As expected, the Reserve Bank of Australia (RBA) adopted a wait-and-see attitude and kept on Tuesday the overnight cash rate at 3 per cent. The central bank made the decision after release of economic data from the U.S. and China which showed some improvement.
RBA Governor Glenn Stevens cited the avoidance by the U.S. of a fiscal cliff, Chinese growth and the easing of financial pressures in Europe as the reasons why it retained the current key lending rate.
"Sentiment in financial markets has continued to improve, with risk spreads narrowing and funding conditions for financial institutions becoming more favourable," he said in a statement.
It was the RBA's first board meeting for 2013 after it cut four times a total 1.25 per cent from the benchmark lending rate in 2012.
Mr Stevens also pointed to local conditions such as growth close to trend in 2012, led by very large boosts in capital spending in the resources sector, as the basis for the anticipated policy decision.
He added that indicators point to resource investment about to reach a peak, giving the RBA more scope to strengthen other areas of demand. With Australia's yearly inflation rate within the RBA target range of 2 to 3 per cent, the central bank has room to reduce the overnight cash rate in the future, if needed, Mr Stevens said.

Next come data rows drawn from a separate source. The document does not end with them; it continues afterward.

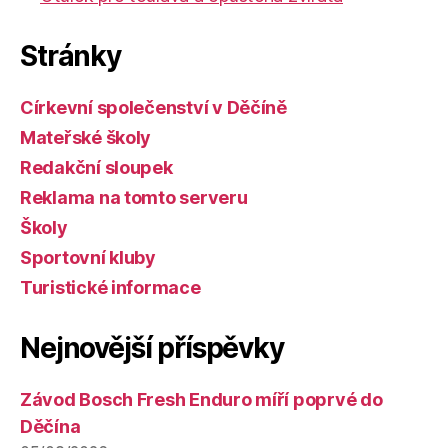
Stránky
Církevní společenství v Děčíně
Mateřské školy
Redakční sloupek
Reklama na tomto serveru
Školy
Sportovní kluby
Turistické informace
Nejnovější příspěvky
Závod Bosch Fresh Enduro míří poprvé do
Děčína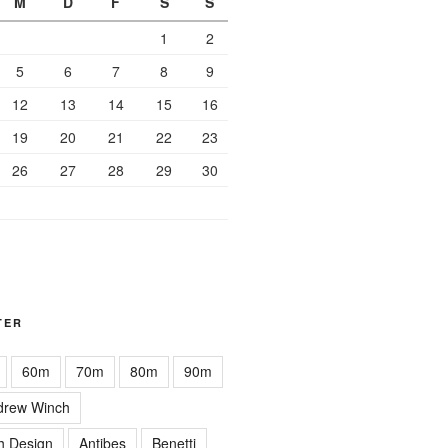
M
D
F
S
S
1
2
5
6
7
8
9
12
13
14
15
16
19
20
21
22
23
26
27
28
29
30
TER
60m
70m
80m
90m
drew Winch
h Design
Antibes
Benetti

However, the RBA Tuesday decision will face more pressure if the country's jobless rate, scheduled to be released this week, will show a slight increase to 55 per cent.
"The board will continue to assess the outlook and adjust policy as needed to foster sustainable growth in demand and inflation outcomes consistent with the target over time," the RBA governor said.
Following the RBA policy announcement, the dollar declined almost half a cent to a day's low of $US1.0398.
Joshua Williamson, senior economist of Citi, described the RBA policy as a glass-half-full approach to the Australian economy.
"What this is suggesting is that the Reserve Bank is quite happy to wait and give the previous interest rate cuts some time to actually gel with households and business," The Sydney Morning Herald quoted Mr Williamson.